Once ears are damaged due to noise they become much more fragile to future injury and are painful when there are loud sounds. Now that DD is just about a year she is screaching and screaming a lot. Last week she screached for no reason just inches from my ear. Later that day I experienced partial hearing loss and that ear has a new ringing (in addition to what was already there) for the past 5 days. The new ringing is not likely to go away...ever. It has renewed all the feelings of anxiety I felt the first time the tinnitus began. I have lost almost all patience with the screaching. My husband and I try to tell her firmly "NO." everytime she screams, but it continually happens over and over. I loose my cool and yell at her because I am so afraid of further permanent damage to my ears. Is she just too young to learn not screach? I can handle the crying, just not the screaming. Please help, I feel terrible for yelling at her. Do I just need to wear earplugs all day?? I've tried wearing them during times I know she is more likely to screach (in the highchair, diaper changes) , but then she'll surprise me by screaching at the cat when I don't have the earplugs in.
post #2 of 6
My advice was going to be to wear earplugs. At her young age, random screeching/screaming/squealing is totally normal. My son was still doing random loud noises at 3 years old, but a lot less frequently than before. My DH also has tinnitis, but his seems quieter and less bothersome than yours...but he too had to resort to earplugs during the peak tantrum times. Heck, my ears are fine, and I've resorted to earplugs on a few occasions too.

You could also try investing in a pair of sound-deadening headphones. Yes, they're bigger than earplugs, but it might work better for you to keep them around your neck to quickly pull them up.

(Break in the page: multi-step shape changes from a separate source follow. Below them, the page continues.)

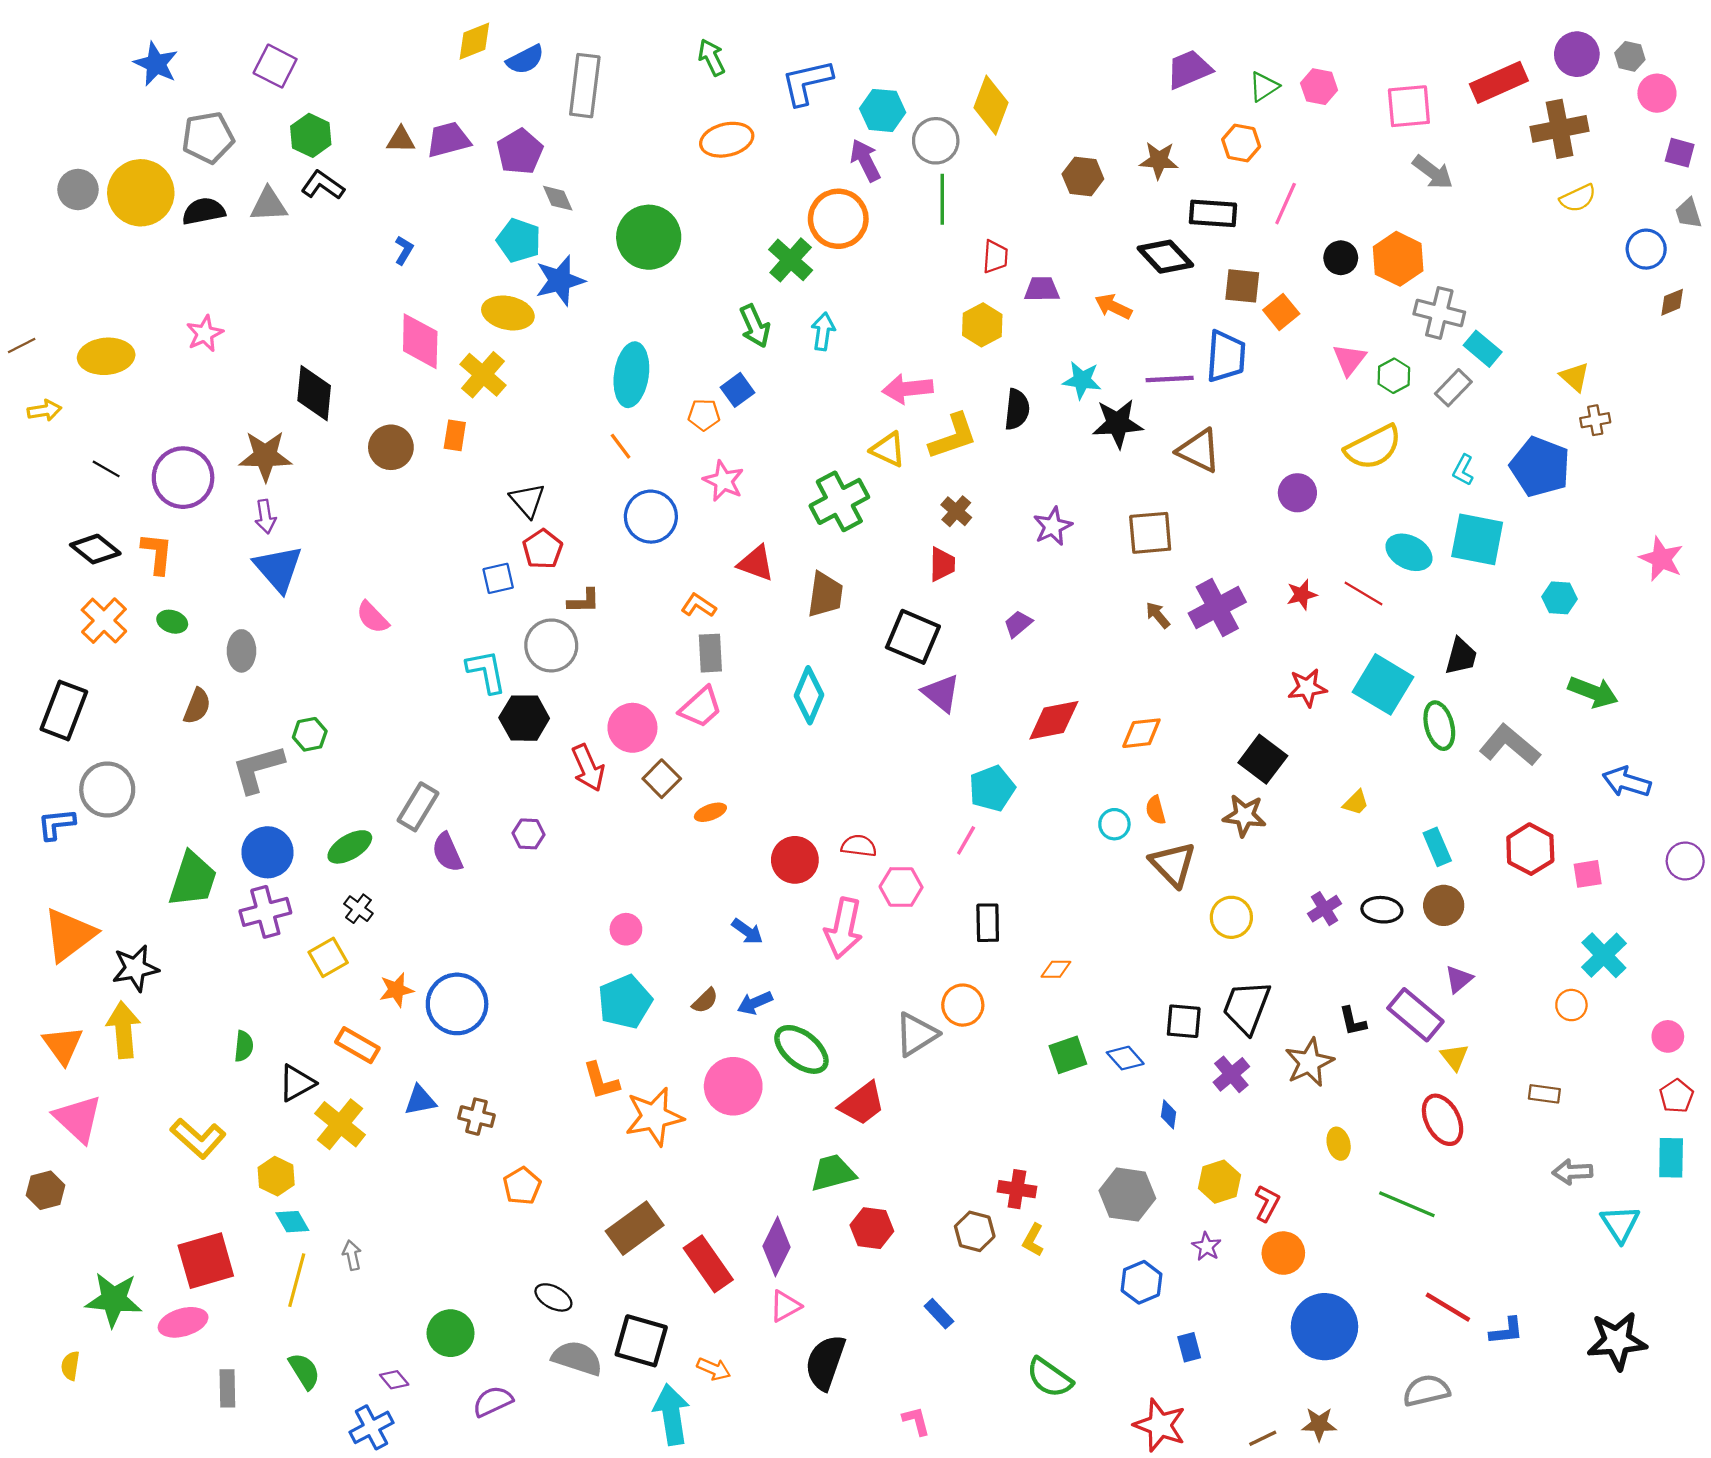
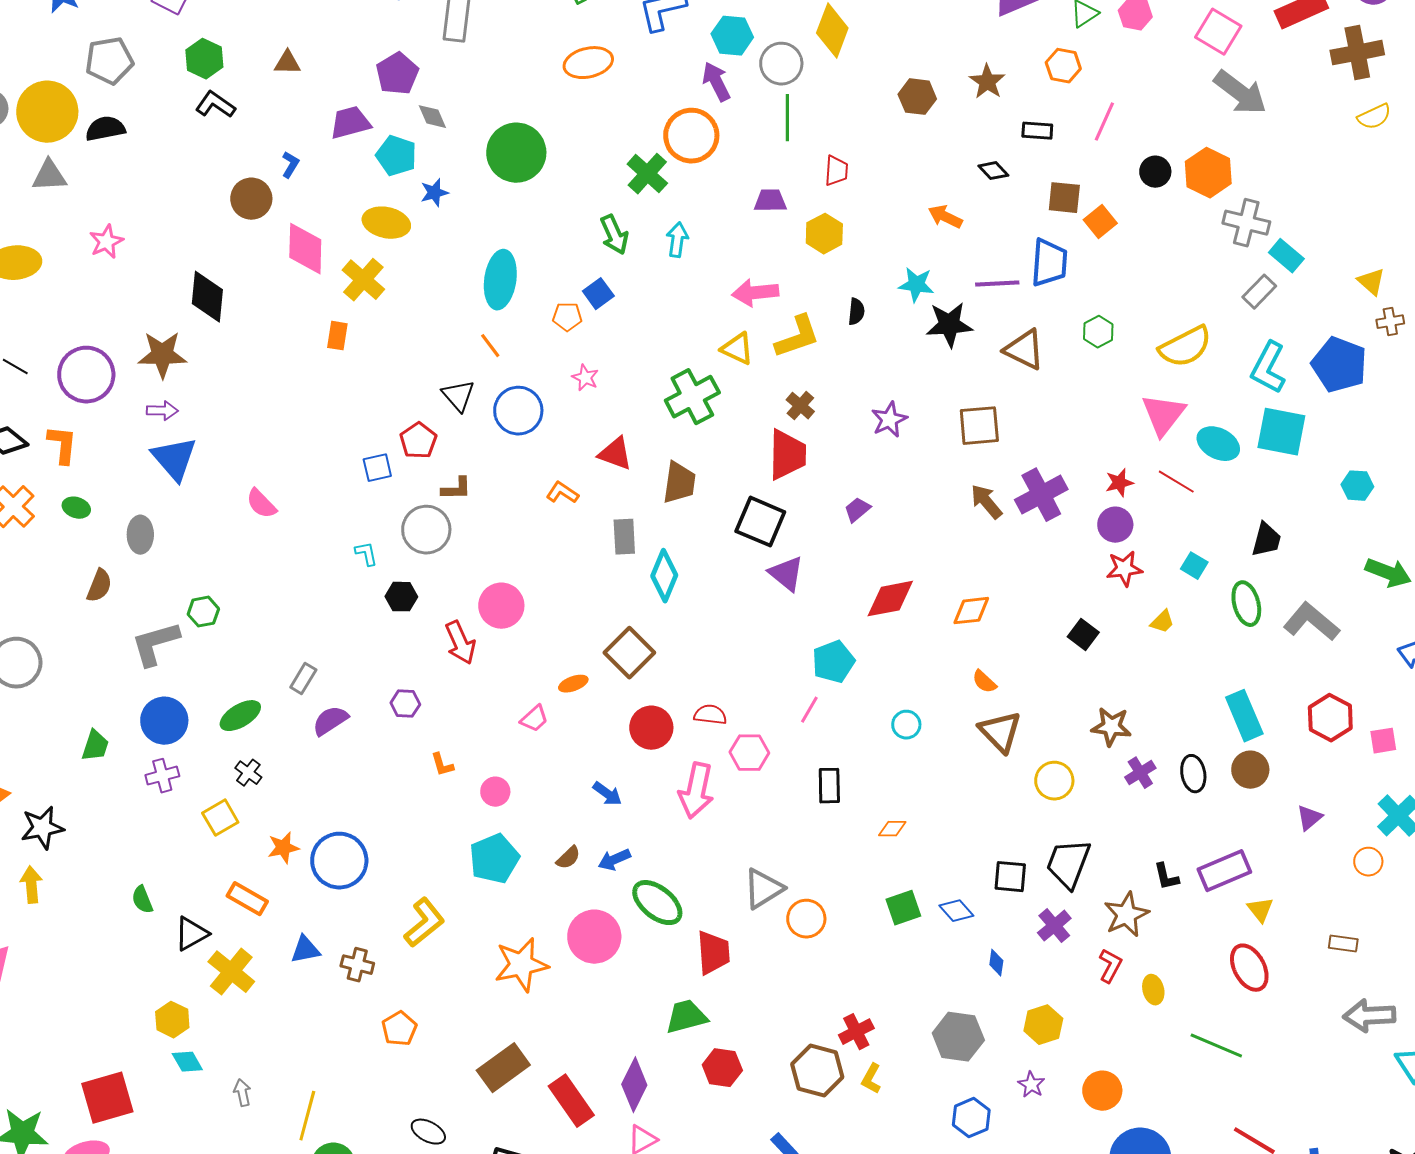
pink square: (1409, 106) -> (1218, 32), turned 36
purple trapezoid: (448, 140) -> (350, 123), moved
brown star: (1159, 160) -> (987, 82), turned 30
gray arrow: (1433, 172) -> (1240, 93), size x1.4
gray triangle: (269, 205) -> (49, 176), moved
black rectangle: (1213, 213) -> (1037, 131), size x0.7
black diamond: (1165, 257) -> (993, 171), size x0.6
blue star: (560, 280) -> (434, 193), size x0.6
purple trapezoid: (1042, 289) -> (770, 201), moved
pink triangle: (1349, 360) -> (1163, 415), moved, size x1.4
green hexagon: (1394, 376) -> (1098, 332), moved
black semicircle: (1017, 409) -> (856, 312), size x0.7
brown circle: (391, 447) -> (251, 199), moved
cyan L-shape: (1463, 470) -> (1268, 368), size x1.8
pink star: (723, 481) -> (585, 378), size x0.7
purple circle: (1297, 493) -> (1115, 525), moved
black triangle: (527, 500) -> (458, 396), moved
purple arrow: (265, 517) -> (162, 411), turned -80
red trapezoid: (942, 564) -> (787, 455), size x1.6
brown arrow: (1158, 615) -> (986, 502), size x1.4
gray rectangle: (710, 653) -> (624, 537), moved
cyan L-shape: (486, 671) -> (366, 554), size x0.6
cyan square: (1383, 684) -> (1194, 566), size x0.5
pink trapezoid: (701, 707) -> (534, 719), moved, size x0.7
black hexagon: (524, 718) -> (401, 597), size x0.7
black square: (1263, 759) -> (1083, 635), size x0.7
brown square: (662, 779) -> (629, 653), moved, size x1.4
yellow trapezoid: (1356, 803) -> (1162, 622), moved
gray rectangle: (418, 807) -> (303, 679), size x0.7
orange semicircle: (1156, 810) -> (984, 682), turned -32
brown star: (1244, 815) -> (1111, 727), moved
cyan circle: (1114, 824) -> (906, 725), moved
cyan rectangle: (1437, 847) -> (1244, 716), size x1.4
purple semicircle: (447, 852) -> (330, 721), turned 81
green trapezoid: (193, 879) -> (95, 746), size x0.6
black ellipse: (1382, 910) -> (1193, 774), turned 75
purple cross: (265, 912) -> (162, 776), size x0.7
purple triangle: (1459, 979) -> (1309, 818), moved
orange circle: (963, 1005) -> (806, 919), moved
purple rectangle: (1415, 1015) -> (1224, 871), turned -63
yellow arrow: (123, 1030) -> (31, 885), size x0.7
green semicircle: (244, 1046) -> (142, 900), turned 152
orange L-shape: (601, 1081) -> (442, 765), moved, size x0.7
red trapezoid: (862, 1104) -> (713, 953), turned -57
yellow L-shape: (198, 1138) -> (424, 923), moved, turned -81
gray arrow: (1573, 1172) -> (1369, 1016), size x1.4
red cross: (1017, 1189) -> (856, 1032), turned -36
red L-shape: (1267, 1203) -> (1110, 966), moved
brown hexagon: (975, 1231) -> (817, 1071), size x1.4
yellow line: (297, 1280) -> (307, 1116), moved

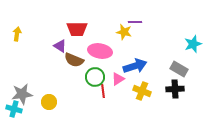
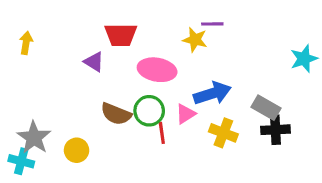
brown semicircle: (74, 60) -> (116, 114), moved
gray rectangle: (179, 69) -> (266, 108), moved
gray star: (22, 94) -> (34, 138), turned -30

I wouldn't expect a one year old to have the self control to not make really loud noises, though. Even at 2 years of age, her self-control will be pretty spotty, so you've still got a solid year aural assault coming your way. However, you can start practicing volume control with her now. It's just going to be a long road. When everyone's calm and happy (and your ears are protected), practice normal volume, whispering, talking softly, talking loudly, and yelling. Some families make a big deal about "inside" voices and "outside" voices. You could try that...but again, she's so young that she's not going to use her inside voice all the time.

My DH likes white noise in the background b/c then it makes the ringing in his ears less noticeable. Would that work for you? (Fan/humidifier, or softly playing music or radio static) It might also take some of the edge off your daughter's high pitched noises.
post #3 of 6
Our dd went thru a screaching stage and this is what worked for us.
First off, we told her that if she wanted to screech she needed to go in the other room because it hurt our ears. That didn't work so well - rather comical and even more annoying as she (around 18 mos) would slam the bedroom door, we'd hear screaming coming from in there, then she'd open it, peek her head out and say "Heyna (Helena) be wight back. I just gettin all my screamin out." and then she'd slam the door again. The door just added more noise.

Finally I used the same tactic I have used for most things with her "Can you do.... all by yourself or do you need mommy to help you?" So with this it was "use your gentle voice". If she didn't stop screaching or said she needed help I'd gently but firmly place my hand over her mouth to muffle the sound. Never over her nose of course... She would actually ask for help. However once she realized that her choices were do it herself or have a hand over her mouth, the hand over mouth lost it's fun appeal very quickly. After a second she'd stop screaching and I'd hear something muffled - I'd remove my hand and she was saying "i can use my gentle voice all by myself now". And since those were the only choices, like I said, it wasn't so fun for very long and she quickly got over doing it all the time.

That being said, she'd still screech from time to time - espec when she was bored in the car. So yeah, I'd get some earplugs if I were you.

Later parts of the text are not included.